Part-time MBA? Full-time job? No sweat!

It’s been two years into my candidacy as an MBA over at Santa Clara University and, over that time, I’ve been asked by several people how I balance a full-time job, a part-time education and a mid-20’s social life. The usual answer is “poorly” or “terribly”, but that doesn’t help those who are trying to figure out if it’s the right path for them. First things first though, here’s a brief moment of “fud” (i.e. fear, uncertainty and doubt) for those would-be-MBA’ers:

  • You’re going to lose track of one or more friends.
  • Over the course of the candidacy, you’re going to let down your family in some way.
  • Over the course of the candidacy, you’re going to let down your friends in some way.
  • Over the course of the candidacy, you’re going to let down your co-workers in some way.
  • You’ll have less patience with people and it’ll show.
  • You’ll have to either forego a healthy sleep schedule, social life or both.

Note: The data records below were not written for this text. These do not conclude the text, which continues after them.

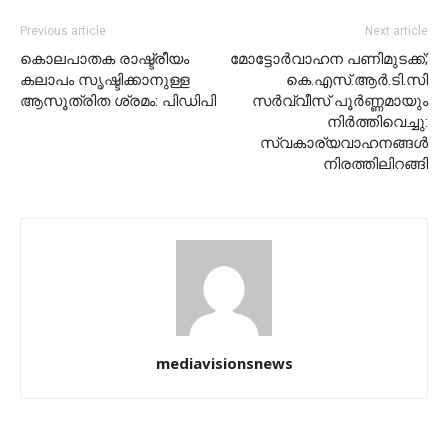
Previous article
Next article
കൊലപാതക രാഷ്ട്രീയം
മോട്ടോര്‍വാഹന പണിമുടക്ക്;
കലാപം സൃഷ്ടിക്കാനുള്ള
കെ.എസ്.ആര്‍.ടി.സി
ആസൂത്രിത ശ്രമം: പിഡിപി
സര്‍വ്വീസ് പൂര്‍ണ്ണമായും
നിര്‍ത്തിവെച്ചു:
സ്വകാര്യവാഹനങ്ങള്‍
നിരത്തിലിറങ്ങി
mediavisionsnews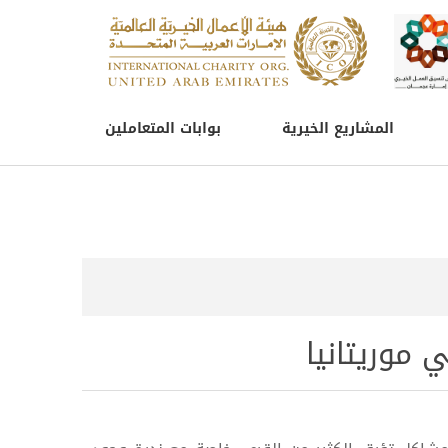
المشاريع الخيرية
بوابات المتعاملين
موريتانيا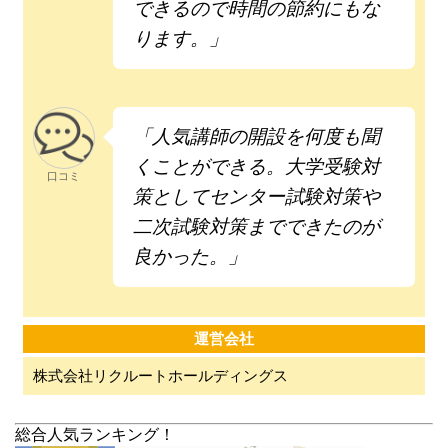
できるので時間の節約にもな
ります。」
「人気講師の開設を何度も聞
くことができる。大学受験対
口コミ
策としてセンター試験対策や
二次試験対策までできたのが
良かった。」
運営会社
株式会社リクルートホールディングス
総合人気ランキング！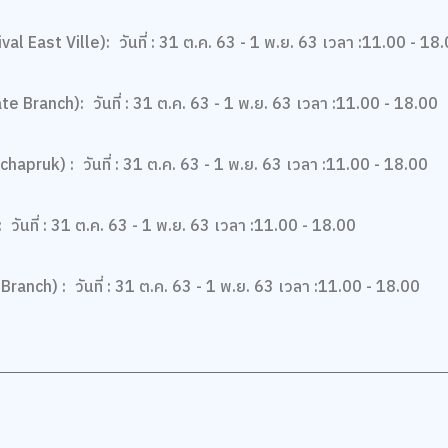
val East Ville):
วันที่ : 31 ต.ค. 63 - 1 พ.ย. 63 เวลา :11.00 - 18
te Branch):
วันที่ : 31 ต.ค. 63 - 1 พ.ย. 63 เวลา :11.00 - 18.00
chapruk) :
วันที่ : 31 ต.ค. 63 - 1 พ.ย. 63 เวลา :11.00 - 18.00
:
วันที่ : 31 ต.ค. 63 - 1 พ.ย. 63 เวลา :11.00 - 18.00
Branch) :
วันที่ : 31 ต.ค. 63 - 1 พ.ย. 63 เวลา :11.00 - 18.00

I’m not trying to scare you away from it; its just important to know what to expect after making the decision to dedicate a big part of your life for the next 3 or so years. Now with that out of the way, let’s get to the real meat and potatoes. I think its pretty manageable if you take the extra onus to schedule and plan your time accordingly and stick to it. The problem is that most, including myself, don’t really understand how to do it until about a year or so of being in the program. So, here’s a little advice that’ll help avoid any or all of those “fud” points from the start:

Before the Quarter Starts

  1. Open up a calendar and notebook.
  2. In the calendar, write down the dates for every homework assignment and project due as well as test dates across every class you’re taking.
  3. With your notebook, write down a list of things you’re looking to accomplish at work AND life over the next 3-6 months, prioritize them and offer a very general time period as to when you think they’ll get accomplish.
  4. Cross-reference with the list back to your calendar and see how that’ll look.
  5. Take out half or more of the things you’d like to get accomplished at work and life. Put it in a backlog. You’re going to go crazy if you try to get everything accomplished.
  6. Inform your manager of time periods of when school work is going to be hectic over the next quarter. This’ll help manage expectations in terms of work.

During the Quarter

  1. Treat free time as an opportunity to actually get a head-start on school work due 2 weeks to a month ahead of time. This’ll help make those expected hectic periods a whole lot more manageable.
  2. Try to do a small portion of reading or homework for ½ – 1 hour everyday.
  3. Take every opportunity to exercise even if it means not hanging out with friends. This’ll really help keep your mind fresh.
  4. Be strict in allocating at least 7 hours of sleep a day.
  5. A week before any hectic period, inform your family, friends and manager that you’re not going to be available through a simple e-mail or two.
  6. Make plans to go out for a fully weekend day with friends or a significant other after each hectic period.

After Each Quarter

  1. Go on a small vacation (i.e. a long weekend trip) with the people closest to you.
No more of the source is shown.